Specifications and Evaluation Results of Comparative Examples

Club number	#	5	#6	#7	#8	#9	PW	Unit

Comp.	SS-X	2.9	3.0	3.0	3.1	3.2	3.2	mm
Ex. 1	Center-of-	35.8	36.0	36.2	36.3	36.4	36.8	mm
	Gravity
	Distance B
	Distance of	23.2	20.1	15.6	12.3	10.0	8.9	yds.
	Deviation
	from Target
	Evaluation	3.3	3.2	3.0	3.1	3.2	3.2	pt.
	of feeling
	upon hitting
Comp.	SS-X	4.4	4.8	5.2	5.5	6.0	6.3	mm
Ex. 2	Center-of-	38.8	38.5	38.3	38.0	37.5	37.0	mm
	Gravity
	Distance B
	Distance of	30.1	25.5	20.3	17.7	14.4	11.1	yds.
	Deviation
	from Target
	Evaluation	3.1	3.4	3.3	3.5	3.0	2.9	pt.
	of feeling
	upon hitting
Comp.	SS-X	1.3	2.0	2.8	2.9	2.4	3.1	mm
Ex. 3	Center-of-	36.4	36.3	36.5	36.4	36.3	36.6	mm
	Gravity
	Distance B
	Distance of	18.5	17.7	16.8	15.5	13.2	9.8	yds.
	Deviation
	from Target
	Evaluation	4.2	3.9	3.4	3.2	3.2	3.2	pt.
	of feeling
	upon hitting

As shown in the tables 1 and 2, Examples are highly evaluated as compared with Comparative Examples.
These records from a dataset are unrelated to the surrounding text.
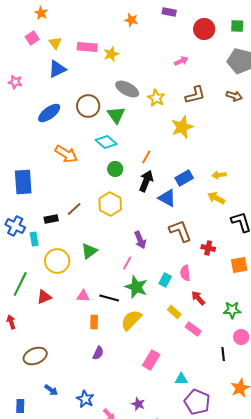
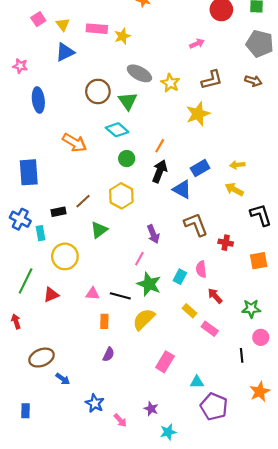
blue ellipse: (49, 113) -> (38, 100), moved, turned -60
green triangle: (89, 251) -> (99, 230), moved
blue arrow: (51, 390) -> (63, 379), moved

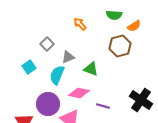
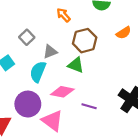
orange semicircle: (134, 26) -> (124, 33), moved
brown hexagon: (120, 46) -> (85, 41), moved

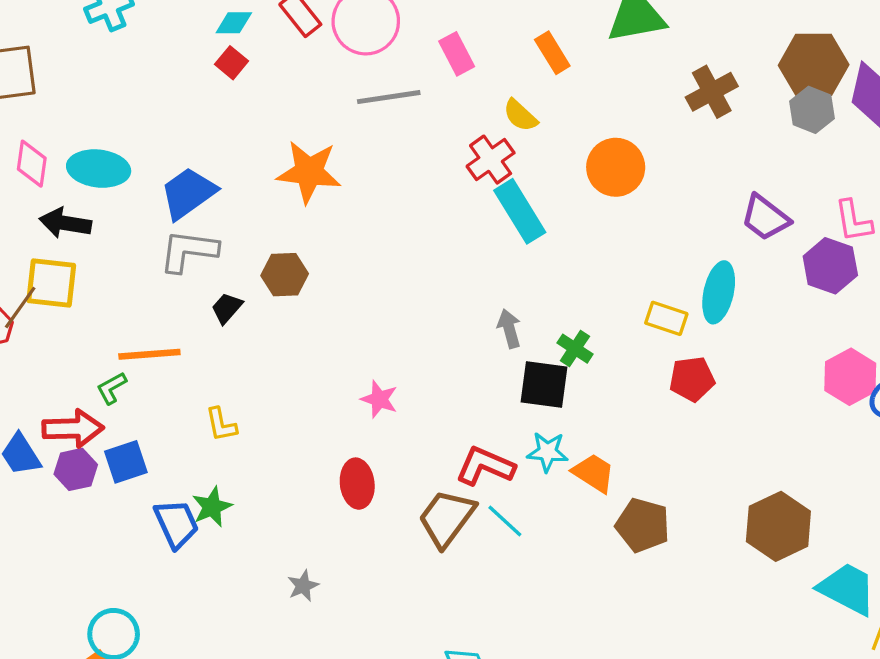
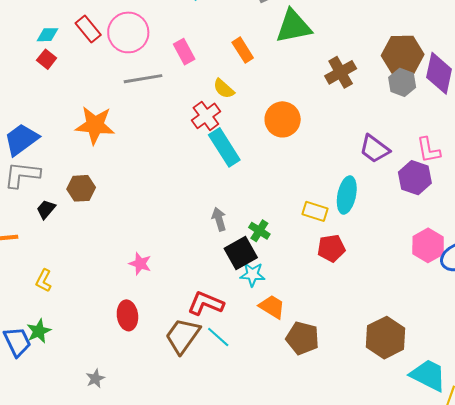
black square: (544, 385) -> (241, 253), turned -36
yellow L-shape: (221, 425) -> (44, 281), turned 40
cyan star: (547, 452) -> (252, 274), moved

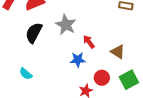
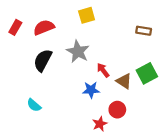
brown triangle: (118, 52) -> (124, 81), moved
green square: (129, 80) -> (147, 73), moved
From the evaluation results, the advantages of the present disclosure are apparent.

The present disclosure can be applied to all golf club sets such as wood type, hybrid type, and iron type golf club sets.

The above description is only illustrative and various changes can be made.